When you write through them all and your entire supply gets worn down, you need to sharpen them all.

Usually you spend your time standing up as you’re writing, although sometimes you write while lying in bed.

And the paper piles up: letter after letter, word after word, phrase after phrase, sentence after sentence, paragraph after paragraph: story after story, as you make them, all by hand.

You get blisters on your fingers and your wrist aches from the effort.

You write for years, and you create much juvenile work, work you know is juvenilia, giving you that truly uneasy, hard-to-appease feeling.

But you also feel yourself getting better. And you begin to create a few things that almost look like masterpieces eventually, and then suddenly. At least when compared to the rest of your work.

Then your wife loses everything on a train. For some reason, you kept it all in the same suitcase, plus the typed copies, and entrusted it to her. Someone stole the suitcase. Or, your wife just lost it.

Your new best friend tells you not to worry. You can now rewrite only the best stories, AND: only the ones you remember. The tragedy with the suitcase was not a tragedy at all. It was a blessing. Whatever you don’t remember was not WORTH remembering, your friend tells you. Whatever you do remember will be written much better the second time around.

The writer was Ernest, the wife was Hadley, and the friend was Ezra Pound.

Ernest Hemingway’s first book, “Three Stories & Ten Poems,” was published in Paris in 1923 in an edition of 300 copies, and was the result of the true story above. While much of the work in this book is still considered juvenilia, this is advanced juvenilia of a very interesting kind.

The poems are mostly not worth much these days. Two of them can be said to be much better than that. But the stories, while perhaps not as advanced as much of his later work, are three of Hemingway’s most memorable pieces.

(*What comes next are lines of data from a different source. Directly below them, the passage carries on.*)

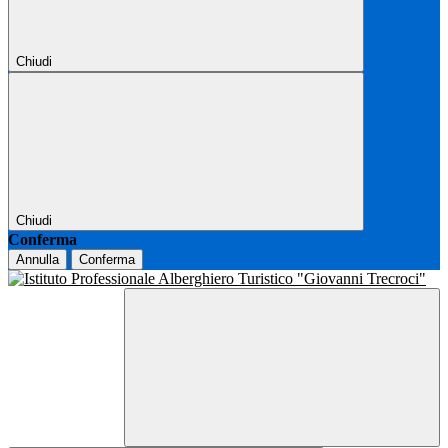
Chiudi
Chiudi
Conferma
Annulla
Conferma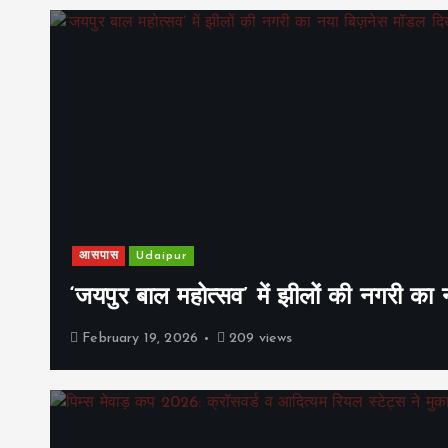
आसपास
Udaipur
‘जयपुर बाल महोत्सव’ में झीलों की नगरी क
February 19, 2026
209 views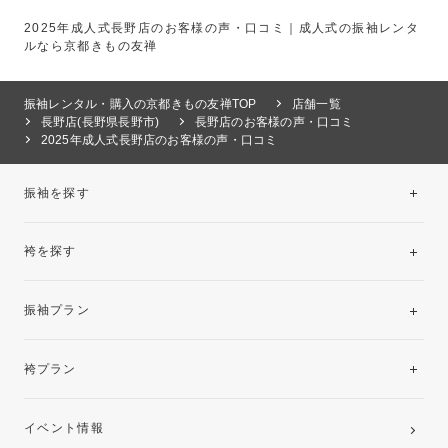
2025年成人式長野店のお客様の声・口コミ｜成人式の振袖レンタ
ルなら京都きもの友禅
振袖レンタル・購入の京都きもの友禅TOP
店舗一覧
長野店(長野県長野市)
長野店のお客様の声・口コミ
2025年成人式長野店のお客様の声・口コミ
振袖を探す
袴を探す
振袖レンタルコレクション
振袖プラン
美と品格を纏う特選技法振袖
レンタルプラン
袴プラン
ご購入プラン
卒業袴レンタルプラン
イベント情報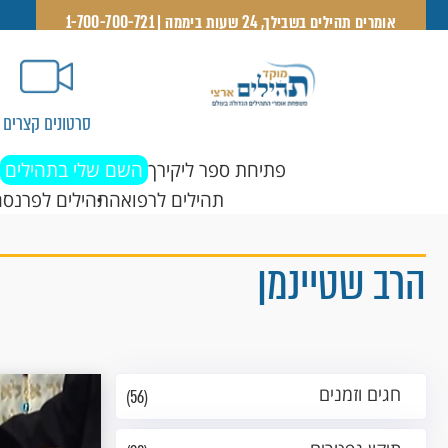
אומרים תהילים בשבילך, 24 שעות ביממה | 1-700-700-721
סרטונים קצרים
פתיחת ספר ליקירך
השם שלי בתהילים
תהילים לרפואה
תהילים לפרנסה
הרב שטיינמן
חגים וזמנים
(56)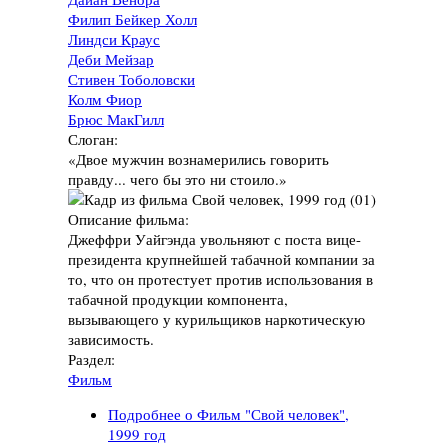
Филип Бейкер Холл
Линдси Краус
Деби Мейзар
Стивен Тоболовски
Колм Фиор
Брюс МакГилл
Слоган:
«Двое мужчин вознамерились говорить
правду... чего бы это ни стоило.»
Описание фильма:
Джеффри Уайгэнда увольняют с поста вице-
президента крупнейшей табачной компании за
то, что он протестует против использования в
табачной продукции компонента,
вызывающего у курильщиков наркотическую
зависимость.
Раздел:
Фильм
Подробнее
о Фильм "Свой человек",
1999 год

Because he wrote them when he was so young (early twenties, in the early 1920s), and because he later became Ernest Hemingway.

“Up in Michigan,” the first story, upends many cliches about Hemingway, because it’s told, very sympathetically, and believably, from a woman’s point of view. It’s a story of young love gone horribly wrong, as young love will do. It describes an awkward, perhaps brutal, sexual encounter between two people. At times, the prose is almost as good as Joyce in “Dubliners.”

“Out of Season,” the next piece, is a husband-and-wife story which began Hemingway’s famous “iceberg technique,” when he deliberately truncated the end, thereby making the whole much more ambiguous and believable. In this piece, you can truly feel the future Nobel Prize winner beginning to come into his own as he reinvents the beginnings and endings of stories.

The third story, “My Old Man,” is a very curious case. While this piece is clearly juvenilia in most of its aspects, it’s also good enough, and well-developed enough, to have inspired two films so far, one a full-length feature from Hollywood, and one a tv movie starring the great and under-appreciated Warren Oates.

The two poems that are worth reading these days are “Along with Youth” and “Roosevelt.” The first poem, set in northern Michigan, captures the passing of youth in a wistful, sad and true manner. The next piece is about Teddy Roosevelt, the great adventurer, who much influenced the young Hemingway.

Its ending is prophetic: “And all the legends that he started in his life / Live on and prosper, / Unhampered now by his existence.”

Wallace Stevens and Ernest Hemingway once shared a bout of angry fisticuffs on the docks of nighttime Key West, Florida. Hemingway, twenty years younger, knocked the large and formidable Stevens down. Both were wildly drunk. Stevens later admitted that he started the fight, and Hemingway finished it.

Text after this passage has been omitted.